Prompt
For the data below, please report each line where the word "transportador" is found.

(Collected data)
=====
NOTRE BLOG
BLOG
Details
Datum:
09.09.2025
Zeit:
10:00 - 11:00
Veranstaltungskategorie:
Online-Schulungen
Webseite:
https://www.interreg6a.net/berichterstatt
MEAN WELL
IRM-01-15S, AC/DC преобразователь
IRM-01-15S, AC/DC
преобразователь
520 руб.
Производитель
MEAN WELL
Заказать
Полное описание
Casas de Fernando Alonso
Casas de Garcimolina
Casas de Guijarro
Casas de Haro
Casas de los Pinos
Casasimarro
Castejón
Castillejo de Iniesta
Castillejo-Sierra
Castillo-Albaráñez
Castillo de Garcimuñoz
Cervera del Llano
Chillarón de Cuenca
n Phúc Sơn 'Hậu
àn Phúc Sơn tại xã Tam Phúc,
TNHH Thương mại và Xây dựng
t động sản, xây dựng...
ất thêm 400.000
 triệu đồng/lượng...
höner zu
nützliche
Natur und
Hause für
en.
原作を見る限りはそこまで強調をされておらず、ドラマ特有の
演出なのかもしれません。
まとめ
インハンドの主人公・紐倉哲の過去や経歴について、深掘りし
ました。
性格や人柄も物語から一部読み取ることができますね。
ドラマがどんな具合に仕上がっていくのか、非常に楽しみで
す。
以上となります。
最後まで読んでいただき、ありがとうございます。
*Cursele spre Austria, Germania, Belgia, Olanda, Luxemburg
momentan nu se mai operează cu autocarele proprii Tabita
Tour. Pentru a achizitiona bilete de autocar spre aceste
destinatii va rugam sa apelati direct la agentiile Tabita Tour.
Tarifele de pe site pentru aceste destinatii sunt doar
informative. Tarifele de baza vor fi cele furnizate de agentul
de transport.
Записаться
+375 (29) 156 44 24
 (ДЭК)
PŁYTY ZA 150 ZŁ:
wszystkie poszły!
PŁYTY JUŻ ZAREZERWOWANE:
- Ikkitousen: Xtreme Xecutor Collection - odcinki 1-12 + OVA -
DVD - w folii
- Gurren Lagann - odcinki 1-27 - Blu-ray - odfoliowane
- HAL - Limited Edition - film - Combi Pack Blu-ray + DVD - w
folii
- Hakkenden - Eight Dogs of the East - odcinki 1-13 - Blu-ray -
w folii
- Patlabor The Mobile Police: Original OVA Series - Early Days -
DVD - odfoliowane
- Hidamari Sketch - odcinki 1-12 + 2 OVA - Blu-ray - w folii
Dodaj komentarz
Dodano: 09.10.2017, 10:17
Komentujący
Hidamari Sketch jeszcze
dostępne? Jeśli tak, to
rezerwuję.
=====
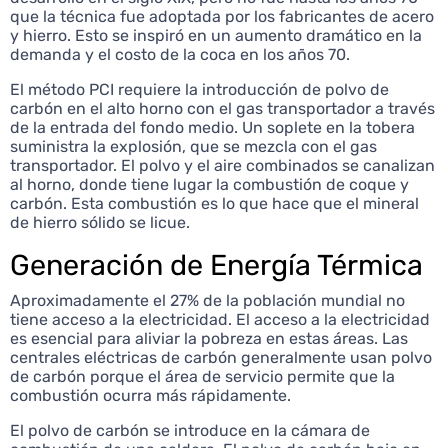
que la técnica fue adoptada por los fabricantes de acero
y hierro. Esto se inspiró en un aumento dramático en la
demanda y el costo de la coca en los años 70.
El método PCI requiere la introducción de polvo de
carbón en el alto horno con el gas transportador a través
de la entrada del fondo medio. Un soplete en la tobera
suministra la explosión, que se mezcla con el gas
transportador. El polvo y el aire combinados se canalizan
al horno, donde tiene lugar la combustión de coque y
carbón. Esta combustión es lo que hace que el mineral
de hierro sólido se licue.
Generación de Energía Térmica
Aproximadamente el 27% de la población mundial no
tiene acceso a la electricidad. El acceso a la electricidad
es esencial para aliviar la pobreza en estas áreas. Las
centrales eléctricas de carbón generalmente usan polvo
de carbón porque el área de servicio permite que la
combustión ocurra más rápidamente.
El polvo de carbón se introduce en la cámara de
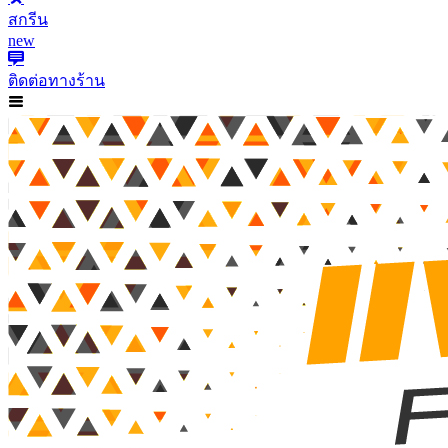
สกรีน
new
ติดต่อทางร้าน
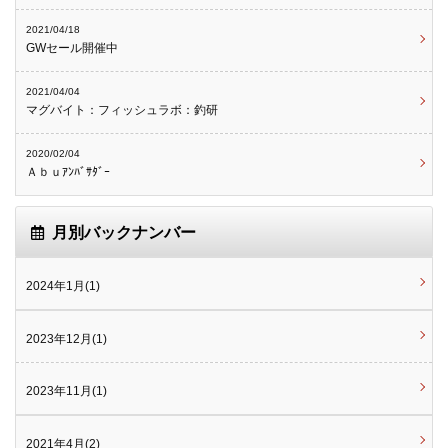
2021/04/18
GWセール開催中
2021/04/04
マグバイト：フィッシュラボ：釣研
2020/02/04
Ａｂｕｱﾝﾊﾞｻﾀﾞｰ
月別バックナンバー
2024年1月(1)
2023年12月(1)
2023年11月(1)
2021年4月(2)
=====
Problem solution
carbón en el alto horno con el gas transportador a través
transportador. El polvo y el aire combinados se canalizan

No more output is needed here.